Only a verbal connection to the rest of this post, but I enjoyed Stephen Burt's post about Bob Mould, formerly of Hüsker Dü, and esp. Mould's comment about the parallels between "bear culture" and punk rock culture.

Saturday, July 9, 2011

All roads lead to the temperance literature

Elephantine readers! I had an irritating free-food experience today. On my way to work this morning I nearly walked into a sign somewhere saying there would be free food at noon. Naturally I went back at noon for the free food, to find nothing but sesame sticks, lukewarm lemonade, and cupcakes next to a sign saying "LET THEM EAT CAKE" -- funny at some level but very disruptive. The advertising was horribly misleading, I think: free food at noon is a technical term that means lunch, not snacks and definitely not cake. 

When I IM'ed CWA to vent about this she responded with a "no free lunch" joke, which led to my poking around in Google n-grams for "free lunch" and coming upon the free lunch chapter in Substitutes for the Saloon (which, as you no doubt remember, I had previously blogged about):
The free lunch is free only in the sense that when a
man has bought a drink, he is not charged for eating. [...] 
The quality of these lunches varies a good deal. Where 
the competition is not great, or where the license is 
high, the free lunch is not so attractive. In Boston, 
New York, Baltimore, and Philadelphia the ordinary 
saloons certainly do not serve a very abundant or a 
very appetizing free lunch. Usually this lunch is cold. 
Where a hot lunch is found, it will almost always con- 
sist of soup with bread. The cold lunch is generally 
made up of the following articles : Bread, crackers, 
and wafers ; cheese, bologna sausage, wienerwurst, cold 
eggs, sliced tomatoes, cold meats, salads, pickles and 
other relishes. The demand is commonly for something 
sour or salt. The consumption of pickles, salt meats, 
sauerkraut, and potato salad runs far ahead of anything 
else. The drinking man's stomach seems to crave the 
acid. A workingman does not need to eat very heart- 
ily of the free lunch in order to appease his hunger. 
A slice or two of bread, a few pickles, and a small 
piece of meat with the beer is all that many of them 
eat at noontime. The meagre lunch which many of 
the saloons in our Eastern cities afford is perfectly 
adequate to the needs of a great majority of drinkers.
(It goes on to talk about various things, including racial attitudes toward free lunches in the early years of Jim Crow.)

2.. There was a Language Log post this morning about chemists' (and materials scientists') use of "imbibe" in a "causative" sense -- e.g., "Mixtures of lutidine and water imbibed in porous Vycor" or "[some people] made their composite by imbibing nanoporous gold (pictured) with an electrolyte" -- which turns out to have been the way Chaucer used the word.

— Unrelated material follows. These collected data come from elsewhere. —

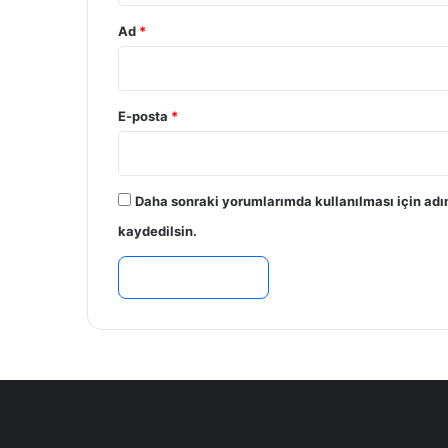
Ad
*
E-posta
*
Daha sonraki yorumlarımda kullanılması için adı
kaydedilsin.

As Liberman notes,
it seems that the historical progression was exactly the reverse of what I expected: first the causative subject-causes-object-to-take-in-liquid, then the metaphorical sense of drinking in ideas, and last the simple subject-takes-in-liquid. Go figure.
This talk of "imbibing" led me to search for the relevant medieval Latin song, which naturally took me to Alcohol in History (written by a theologian, also most probably part of Calista's original list), which has the following folk etymology for honeymoon:
Mead was also a favorite drink among the ancient Germans, and according to Henderson, it was customary to drink it for thirty days after a marriage. Hence, probably the familiar expression, the Honey-moon.

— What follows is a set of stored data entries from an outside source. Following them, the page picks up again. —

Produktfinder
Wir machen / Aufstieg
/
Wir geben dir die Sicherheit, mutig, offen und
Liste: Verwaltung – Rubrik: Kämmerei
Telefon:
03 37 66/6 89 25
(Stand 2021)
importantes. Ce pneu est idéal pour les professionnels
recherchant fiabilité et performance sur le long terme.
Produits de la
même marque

Regrettably, very folk. OED seems to have no etymological note at all, but the Online Etymology Dictionary has this to say:
1540s, hony moone, but probably much older, "indefinite period of tenderness and pleasure experienced by a newly wed couple," from honey in reference to the new marriage's sweetness, and moon in reference to how long it would probably last, or from the changing aspect of the moon: no sooner full than it begins to wane. French has cognate lune de miel, but German version is flitterwochen (pl.), from flitter "tinsel" + wochen "week." In figurative use from 1570s. Specific sense of "post-wedding holiday" attested from c.1800; as a verb in this sense from 1821.

So the German for honeymoon isn't even cognate... again, this is perhaps an unexpected usage history, as the specific use is centuries later than the figurative one.

Saturday, May 28, 2011

Unregistered occupations, Yeats-mocking, etc.

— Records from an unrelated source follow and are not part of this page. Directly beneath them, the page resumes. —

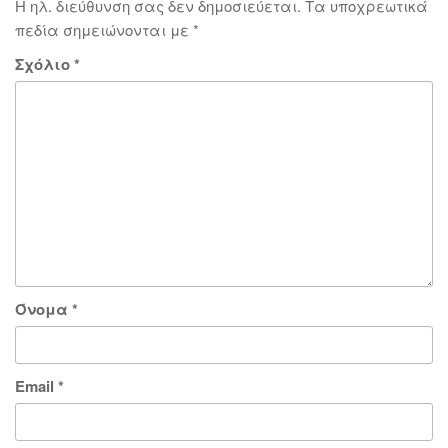
Η ηλ. διεύθυνση σας δεν δημοσιεύεται.
Τα υποχρεωτικά
πεδία σημειώνονται με
*
Σχόλιο
*
Όνομα
*
Email
*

George Yeats, writing -- not automatically for once -- to W.B. in 1930:
"No newses here but for the thrill of our dustbin being stolen yesterday evening from the pavement between the hours of eightthirty and ten. McCoy was most puzzled this morning when he went out to fetch it in and found nothing to fetch, and filled with vehement righteous indignation when I told him that I had observed on returning home last night at 10.15 that it was not there. He insisted on my telephoning to the police at Lad Lane [...] 'There's a lot of police regulations that are never enforced' says the police at the other end of the telephone 'but there's a regulation that bins shouldnt be put out as early as that.' 'Do you think the police took it' says I. 'O no' says he 'They wouldnt take it. They'd notify.' Then, 'When they take them they generally empty them out on the pavement, did they empty out yours?' 'They did not' says I. 'They must have had a handcart with them' says he. 'Do you mean the Garda would have emptied it out' says I. 'No, the people who take the dustbins' says he; so it is evidently one of the unregistered occupations like the stealing of doormats, washbaskets and umbrellas."
From Don Share's blog. In other Yeatsiana, Ray Davis recently quoted Anne Gregory (subject of this poem) rather delightfully mocking Yeats. Possibly the ne plus ultra of this particular unregistered occupation is that bit about the peacock in one of Pound's cantos:
The Kakemono grows in flat land out of mist
        sun rises lop-sided over the mountain
              so that I recalled the noise in the chimney
as it were the wind in the chimney
              but was in reality Uncle William
downstairs composing
that had made a great Peeeeacock
        in the proide ov his oiye
        had made a great peeeeeeecock in the . . .
made a great peacock
              in the proide of his oyyee

proide ov his oy-ee
as indeed he had, and perdurable

a great peacock aere perennius

By the way, Michael Wood recently quoted Auden (in a longish review of the new vol. of the Prose, of which more later) complaining as he often did that "I sometimes feel that the question “Is this statement true or false?” has never occurred to [Yeats]." (In the Dyer's Hand Auden compares Yeats unfavorably with D.H. Lawrence re sincerity.) The first vol. of Roy Foster's biography of Yeats (and maybe later ones but I haven't read those) lends a lot of support to the notion that Yeats didn't really believe, in the usual sense, in the mythological stuff; he just found the masks useful, and had to keep up the solemnity to sustain the mood (hence the general sense that he was pompous and affected). He was a bore by choice, unlike (say) Auden and Wordsworth who were bores by nature.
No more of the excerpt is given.